A apresentação de Jorge Jesus como novo selecionador nacional ficou marcada por uma mensagem de exigência e mudança. O treinador afirmou que Portugal terá de “jogar o dobro” para que a nova etapa se distinga da anterior, defendendo que a qualidade dos jogadores existe, mas que só isso não chega para vencer.
Na apresentação oficial, realizada na Cidade do Futebol, o técnico sublinhou que pretende criar uma nova identidade e uma nova ideia de jogo para a seleção portuguesa. Jorge Jesus garantiu que a sua visão para a equipa será “completamente diferente” da anterior e insistiu na importância de todos partilharem a mesma exigência dentro da estrutura.
“Se não jogar o dobro, fica tudo igual”
Questionado sobre se a seleção passará a jogar o dobro, Jorge Jesus respondeu de forma direta. “Se não jogar o dobro, fica tudo igual”, afirmou o novo selecionador, acrescentando que acredita no trabalho, na capacidade dos jogadores e na qualidade existente no grupo. Ainda assim, o treinador fez questão de lembrar que o talento individual não chega para construir uma equipa vencedora.
Jorge Jesus defendeu que uma seleção é “muito mais do que um clube”, mas considerou que as ideias de jogo, organização e exigência não devem ser vistas como realidades totalmente separadas. Para o técnico, quem não partilhar a mesma visão terá dificuldade em fazer parte do novo ciclo. “Todos temos de pagar o preço para ganhar”, afirmou, apontando para a criação de uma identidade forte e comum.
O novo selecionador insistiu que quer implementar uma forma própria de olhar para o jogo. Sem entrar em comparações detalhadas com o passado recente da seleção, Jorge Jesus assumiu que pretende alterar conceitos e dar à equipa uma dinâmica diferente. “Acredito plenamente que viemos para vencer”, declarou.
Médio-campo foi tema na apresentação
O treinador também falou sobre as possíveis mudanças no modelo de jogo e deixou pistas sobre aquilo que pretende para o meio-campo. Jorge Jesus afirmou que o futebol moderno é cada vez mais coletivo e que a evolução do jogo obriga as equipas a terem mais dinâmica, intensidade e capacidade de ocupar melhor os espaços.

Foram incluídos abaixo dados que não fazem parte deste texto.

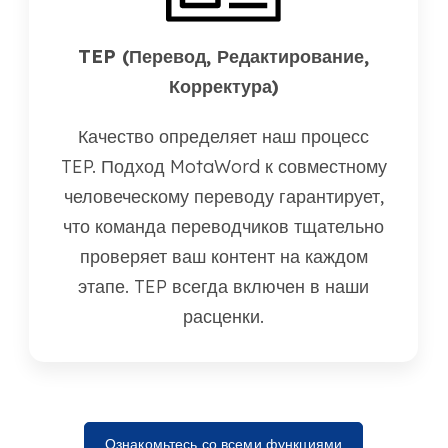
TEP (Перевод, Редактирование,
Корректура)
Качество определяет наш процесс
TEP. Подход MotaWord к совместному
человеческому переводу гарантирует,
что команда переводчиков тщательно
проверяет ваш контент на каждом
этапе. TEP всегда включен в наши
расценки.
Ознакомьтесь со всеми функциями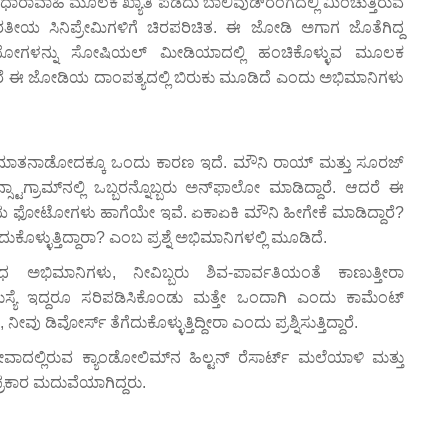
ಿ ಧಾರಾವಾಹಿ ಮೂಲಕ ಖ್ಯಾತಿ ಪಡೆದು ಬಾಲಿವುಡ್‍ರಂಗದಲ್ಲಿ ಮಿಂಚುತ್ತಿರುವ
ೀಯ ಸಿನಿಪ್ರೇಮಿಗಳಿಗೆ ಚಿರಪರಿಚಿತ. ಈ ಜೋಡಿ ಅಗಾಗ ಜೊತೆಗಿದ್ದ
ೋಗಳನ್ನು ಸೋಷಿಯಲ್ ಮೀಡಿಯಾದಲ್ಲಿ ಹಂಚಿಕೊಳ್ಳುವ ಮೂಲಕ
ು. ಆದರೆ ಈ ಜೋಡಿಯ ದಾಂಪತ್ಯದಲ್ಲಿ ಬಿರುಕು ಮೂಡಿದೆ ಎಂದು ಅಭಿಮಾನಿಗಳು
ನ್ಸ್ ಮಾತನಾಡೋದಕ್ಕೂ ಒಂದು ಕಾರಣ ಇದೆ. ಮೌನಿ ರಾಯ್ ಮತ್ತು ಸೂರಜ್
ಟಾಗ್ರಾಮ್‌ನಲ್ಲಿ ಒಬ್ಬರನ್ನೊಬ್ಬರು ಅನ್‌ಫಾಲೋ ಮಾಡಿದ್ದಾರೆ. ಆದರೆ ಈ
 ಫೋಟೋಗಳು ಹಾಗೆಯೇ ಇವೆ. ಏಕಾಏಕಿ ಮೌನಿ ಹೀಗೇಕೆ ಮಾಡಿದ್ದಾರೆ?
ುಕೊಳ್ಳುತ್ತಿದ್ದಾರಾ? ಎಂಬ ಪ್ರಶ್ನೆ ಅಭಿಮಾನಿಗಳಲ್ಲಿ ಮೂಡಿದೆ.
ಿಮಾನಿಗಳು, ನೀವಿಬ್ಬರು ಶಿವ-ಪಾರ್ವತಿಯಂತೆ ಕಾಣುತ್ತೀರಾ
್ಯೆ ಇದ್ದರೂ ಸರಿಪಡಿಸಿಕೊಂಡು ಮತ್ತೇ ಒಂದಾಗಿ ಎಂದು ಕಾಮೆಂಟ್
ನೀವು ಡಿವೋರ್ಸ್ ತೆಗೆದುಕೊಳ್ಳುತ್ತಿದ್ದೀರಾ ಎಂದು ಪ್ರಶ್ನಿಸುತ್ತಿದ್ದಾರೆ.
ಾದಲ್ಲಿರುವ ಕ್ಯಾಂಡೋಲಿಮ್‌ನ ಹಿಲ್ಟನ್ ರೆಸಾರ್ಟ್‌ ಮಲೆಯಾಳಿ ಮತ್ತು
ರಕಾರ ಮದುವೆಯಾಗಿದ್ದರು.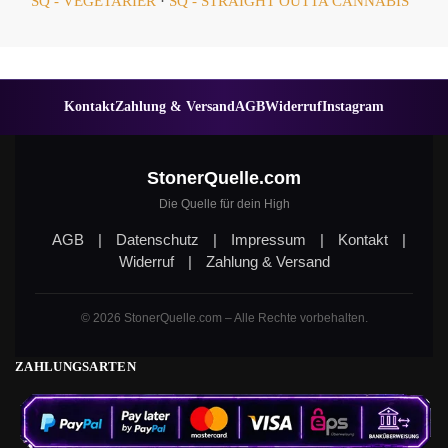
SQ - VEGETARIER
·
SQ - STRAIGHT OUTTA CANNABIS
Kontakt
Zahlung & Versand
AGB
Widerruf
Instagram
StonerQuelle.com
Die Quelle für dein High
AGB
|
Datenschutz
|
Impressum
|
Kontakt
|
Widerruf
|
Zahlung & Versand
© 2026 StonerQuelle.com – Alle Rechte vorbehalten.
ZAHLUNGSARTEN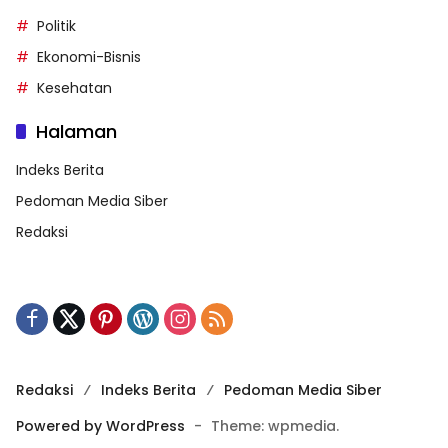
Politik
Ekonomi-Bisnis
Kesehatan
Halaman
Indeks Berita
Pedoman Media Siber
Redaksi
Redaksi
Indeks Berita
Pedoman Media Siber
Powered by WordPress
-
Theme: wpmedia.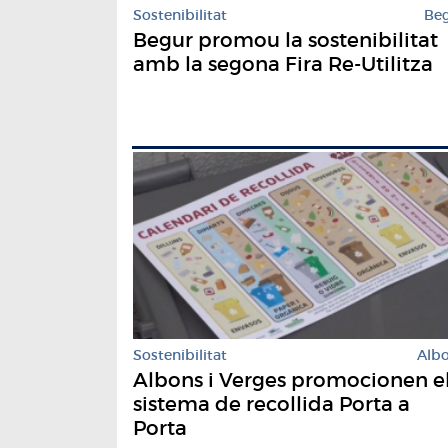
Sostenibilitat
Be
Begur promou la sostenibilitat
amb la segona Fira Re-Utilitza
Sostenibilitat
Alb
Albons i Verges promocionen e
sistema de recollida Porta a
Porta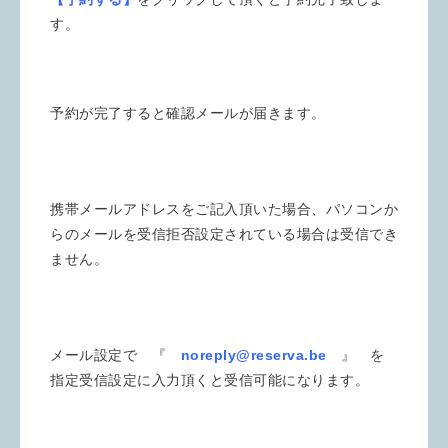
す。
予約が完了すると確認メールが届きます。
携帯メールアドレスをご記入頂いた場合、パソコンか
らのメールを受信拒否設定されている場合は受信でき
ません。
メール設定で 『
noreply@reserva.be
』 を
指定受信設定に入力頂くと受信可能になります。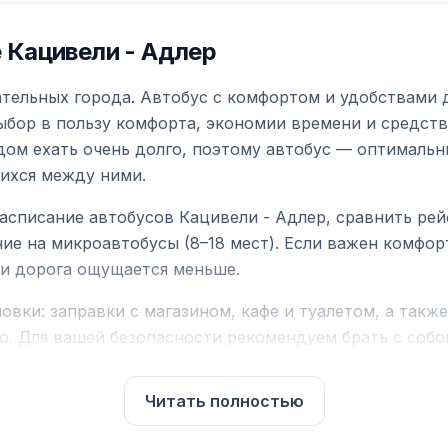
 Кацивели - Адлер
тельных города. Автобус с комфортом и удобствами д
ыбор в пользу комфорта, экономии времени и средств
дом ехать очень долго, поэтому автобус — оптимальн
ихся между ними.
асписание автобусов Кацивели - Адлер, сравнить рей
ие на микроавтобусы (8–18 мест). Если важен комфо
а и дорога ощущается меньше.
вки: заправки с магазином, кафе и туалетом, а такж
ю. Для вашей безопасности рекомендуем брать с собой
чнить возможность пересечения у оператора или в по
Читать полностью
для комфортной поездки: регулировка сидений, конди
их автобусах работают стюарды. У нас
нет скрытых п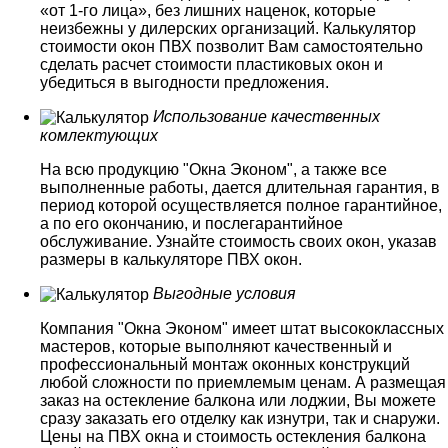
«от 1-го лица», без лишних наценок, которые
неизбежны у дилерских организаций. Калькулятор
стоимости окон ПВХ позволит Вам самостоятельно
сделать расчет стоимости пластиковых окон и
убедиться в выгодности предложения.
Использование качественных
комлектующих
На всю продукцию "Окна Эконом", а также все
выполненные работы, дается длительная гарантия, в
период которой осуществляется полное гарантийное,
а по его окончанию, и послегарантийное
обслуживание. Узнайте стоимость своих окон, указав
размеры в калькуляторе ПВХ окон.
Выгодные условия
Компания "Окна Эконом" имеет штат высококлассных
мастеров, которые выполняют качественный и
профессиональный монтаж оконных конструкций
любой сложности по приемлемым ценам. А размещая
заказ на остекление балкона или лоджии, Вы можете
сразу заказать его отделку как изнутри, так и снаружи.
Цены на ПВХ окна и стоимость остекления балкона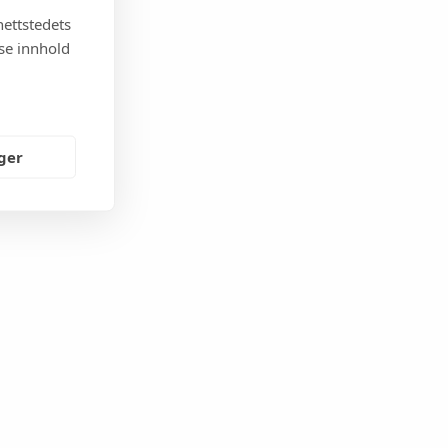
nettstedets
sse innhold
nger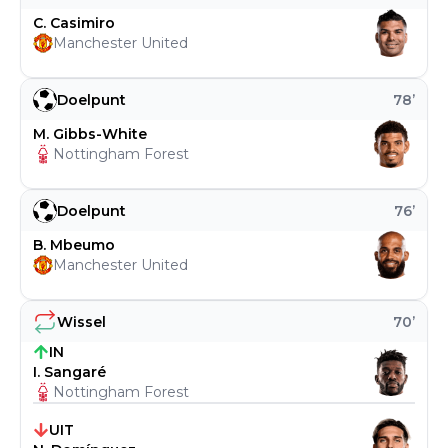
C. Casimiro
Manchester United
Doelpunt
78
’
M. Gibbs-White
Nottingham Forest
Doelpunt
76
’
B. Mbeumo
Manchester United
Wissel
70
’
IN
I. Sangaré
Nottingham Forest
UIT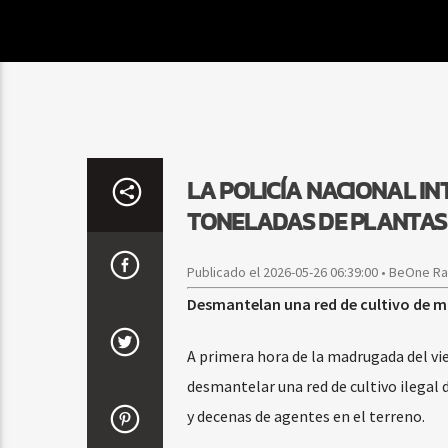
LA POLICÍA NACIONAL IN
TONELADAS DE PLANTAS
Publicado el 2026-05-26 06:39:00 • BeOne R
Desmantelan una red de cultivo de m
A primera hora de la madrugada del vie
desmantelar una red de cultivo ilegal 
y decenas de agentes en el terreno.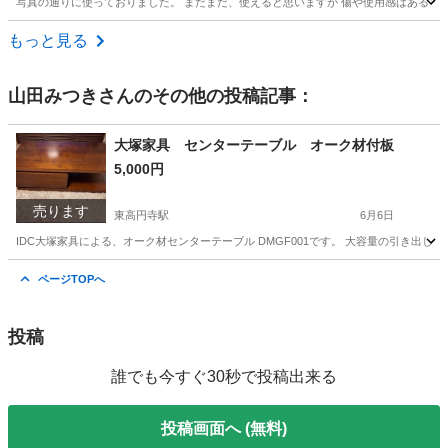
写真の通りに使っておりました。 まだまだ、使えると思いますが 傷や使用感はあるも
東京
多摩市
聖蹟桜ヶ丘駅
収納家具
もっと見る
山田みつき
さんのその他の投稿記事：
大塚家具 センターテーブル オーク材付板
5,000円
売ります
東高円寺駅
6月6日
IDC大塚家具による、オーク材センターテーブル DMGF001です。 大容量の引き
東京
杉並区
東高円寺駅
椅子
センター
ページTOPへ
投稿
誰でも今すぐ30秒で投稿出来る
投稿画面へ (無料)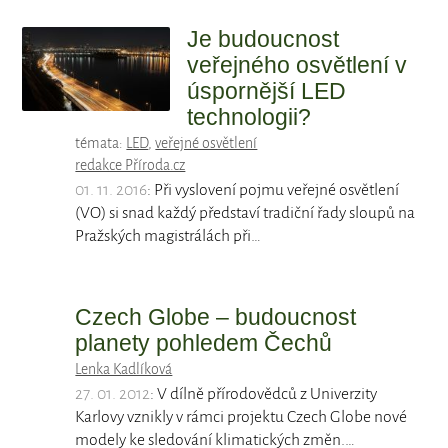
Je budoucnost
veřejného osvětlení v
úspornější LED
technologii?
témata:
LED
,
veřejné osvětlení
redakce Příroda.cz
01. 11. 2016
: Při vyslovení pojmu veřejné osvětlení
(VO) si snad každý představí tradiční řady sloupů na
Pražských magistrálách při…
Czech Globe – budoucnost
planety pohledem Čechů
Lenka Kadlíková
27. 01. 2012
: V dílně přírodovědců z Univerzity
Karlovy vznikly v rámci projektu Czech Globe nové
modely ke sledování klimatických změn.…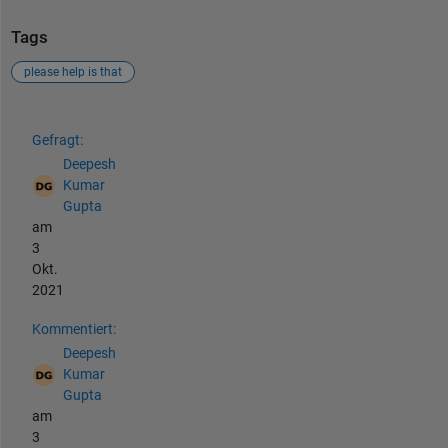
Tags
please help is that
Siehe auch
Gefragt:
Deepesh
Kumar
Gupta
am
3
Okt.
2021
Kommentiert:
Deepesh
Kumar
Gupta
am
3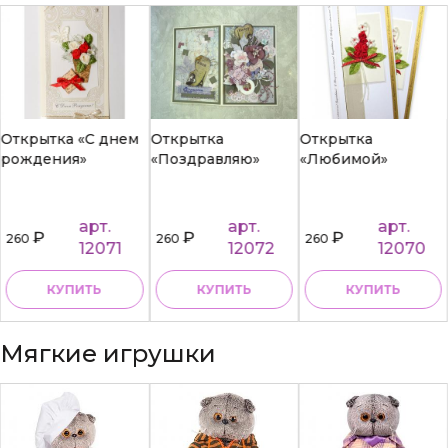
Открытка «С днем
Открытка
Открытка
рождения»
«Поздравляю»
«Любимой»
арт.
арт.
арт.
₽
₽
₽
260
260
260
12071
12072
12070
КУПИТЬ
КУПИТЬ
КУПИТЬ
Мягкие игрушки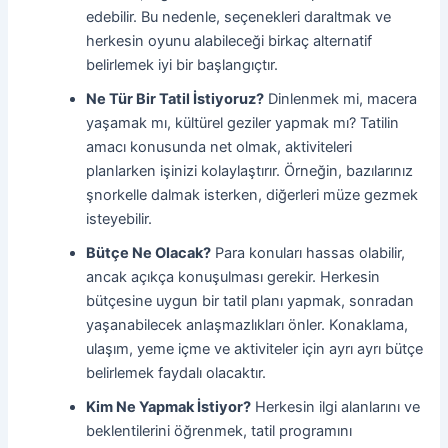
edebilir. Bu nedenle, seçenekleri daraltmak ve
herkesin oyunu alabileceği birkaç alternatif
belirlemek iyi bir başlangıçtır.
Ne Tür Bir Tatil İstiyoruz?
Dinlenmek mi, macera
yaşamak mı, kültürel geziler yapmak mı? Tatilin
amacı konusunda net olmak, aktiviteleri
planlarken işinizi kolaylaştırır. Örneğin, bazılarınız
şnorkelle dalmak isterken, diğerleri müze gezmek
isteyebilir.
Bütçe Ne Olacak?
Para konuları hassas olabilir,
ancak açıkça konuşulması gerekir. Herkesin
bütçesine uygun bir tatil planı yapmak, sonradan
yaşanabilecek anlaşmazlıkları önler. Konaklama,
ulaşım, yeme içme ve aktiviteler için ayrı ayrı bütçe
belirlemek faydalı olacaktır.
Kim Ne Yapmak İstiyor?
Herkesin ilgi alanlarını ve
beklentilerini öğrenmek, tatil programını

Nesse contexto, o técnico explicou que não é um treinador que privilegie sistemas com três médios. Disse preferir jogadores com maior mobilidade e andamento, deixando uma reflexão sobre a ideia de que Portugal tem “o melhor meio-campo do mundo”. Para Jorge Jesus, essa avaliação depende sempre do contexto, dos clubes em que os jogadores atuam e das ideias de jogo em que estão inseridos.
“Dois no PSG, um no United. Melhor do mundo onde?”, questionou, referindo-se às diferenças entre os contextos competitivos dos jogadores e aquilo que poderá ser pedido na seleção. O treinador sublinhou que a sua função será adaptar as ideias às características dos internacionais portugueses, mas também ajudar os jogadores a responderem a novas exigências.
Nova etapa começa com promessa de exigência
Jorge Jesus deixou ainda claro que não vê a seleção como um espaço apenas de reencontros ou de rotina. O novo selecionador quer um grupo comprometido com uma ideia comum e com disponibilidade para trabalhar dentro das exigências que pretende implementar.
A mensagem central da apresentação passou pela mudança. Para o treinador, Portugal tem qualidade suficiente para vencer, mas precisa de transformar esse talento numa equipa mais forte, mais coletiva e mais identificada com o seu modelo de jogo. O desafio, agora, será passar essa promessa para dentro de campo.